* Task statement
Make an exact copy of the records below, excluding images.

━━━━━━━━━━

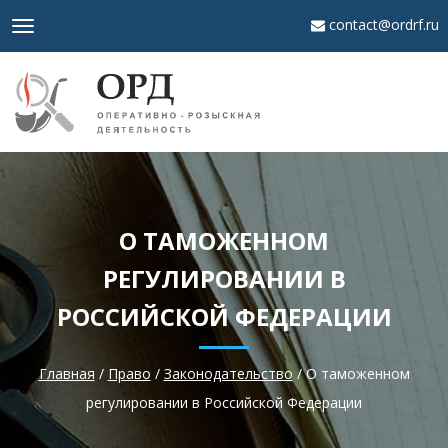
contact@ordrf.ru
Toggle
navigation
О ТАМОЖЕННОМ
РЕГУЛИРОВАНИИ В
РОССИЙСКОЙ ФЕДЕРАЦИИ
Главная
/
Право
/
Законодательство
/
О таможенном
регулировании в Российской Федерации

━━━━━━━━━━

* Response area
contact@ordrf.ru
Toggle
navigation
О ТАМОЖЕННОМ
РЕГУЛИРОВАНИИ В
РОССИЙСКОЙ ФЕДЕРАЦИИ
Главная
/
Право
/
Законодательство
/
О таможенном
регулировании в Российской Федерации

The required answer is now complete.